Directions for this task:
Keep to one stretch of the data below, the lines from the one with "Pursuant to Article 13 of" up to and including the one with "the use they make of SFTs and total return", and return that stretch exactly.
═════ Dataset entries
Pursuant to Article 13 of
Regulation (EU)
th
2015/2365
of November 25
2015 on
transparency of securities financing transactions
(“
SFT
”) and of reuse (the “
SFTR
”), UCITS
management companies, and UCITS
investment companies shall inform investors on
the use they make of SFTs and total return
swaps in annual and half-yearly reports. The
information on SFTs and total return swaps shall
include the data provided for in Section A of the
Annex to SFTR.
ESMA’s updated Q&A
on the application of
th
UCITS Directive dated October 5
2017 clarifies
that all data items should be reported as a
══════════
═════ Dataset entries
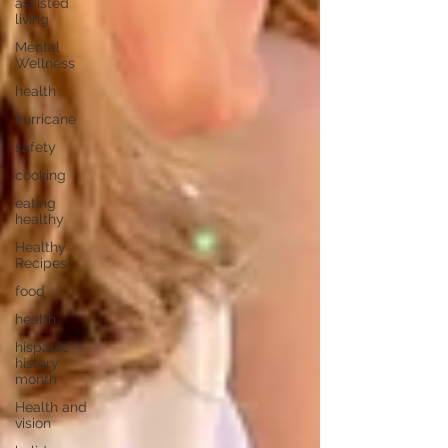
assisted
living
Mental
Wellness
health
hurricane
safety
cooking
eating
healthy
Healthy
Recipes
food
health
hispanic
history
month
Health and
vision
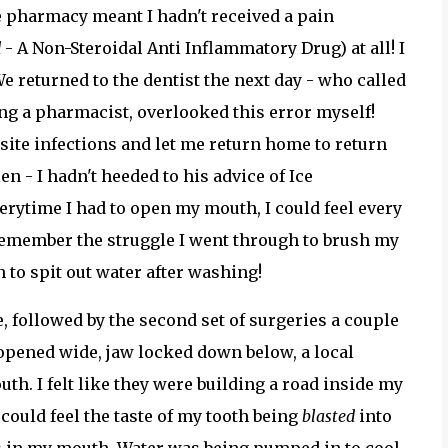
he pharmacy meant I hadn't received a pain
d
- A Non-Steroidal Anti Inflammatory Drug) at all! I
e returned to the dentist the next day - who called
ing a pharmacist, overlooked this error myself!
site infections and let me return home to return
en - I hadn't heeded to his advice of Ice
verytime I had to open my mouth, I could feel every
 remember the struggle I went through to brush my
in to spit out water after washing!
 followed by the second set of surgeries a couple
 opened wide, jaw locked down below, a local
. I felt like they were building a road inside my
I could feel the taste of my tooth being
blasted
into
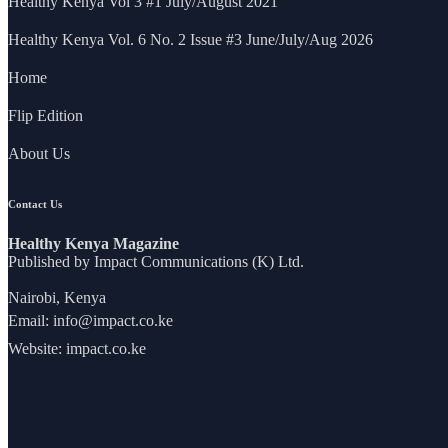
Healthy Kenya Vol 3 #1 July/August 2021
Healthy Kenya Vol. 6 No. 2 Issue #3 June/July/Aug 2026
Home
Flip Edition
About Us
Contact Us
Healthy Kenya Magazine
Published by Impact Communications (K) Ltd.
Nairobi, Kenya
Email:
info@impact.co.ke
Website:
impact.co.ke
══════════
Response area:
Pursuant to Article 13 of
Regulation (EU)
th
2015/2365
of November 25
2015 on
transparency of securities financing transactions
(“
SFT
”) and of reuse (the “
SFTR
”), UCITS
management companies, and UCITS
investment companies shall inform investors on
the use they make of SFTs and total return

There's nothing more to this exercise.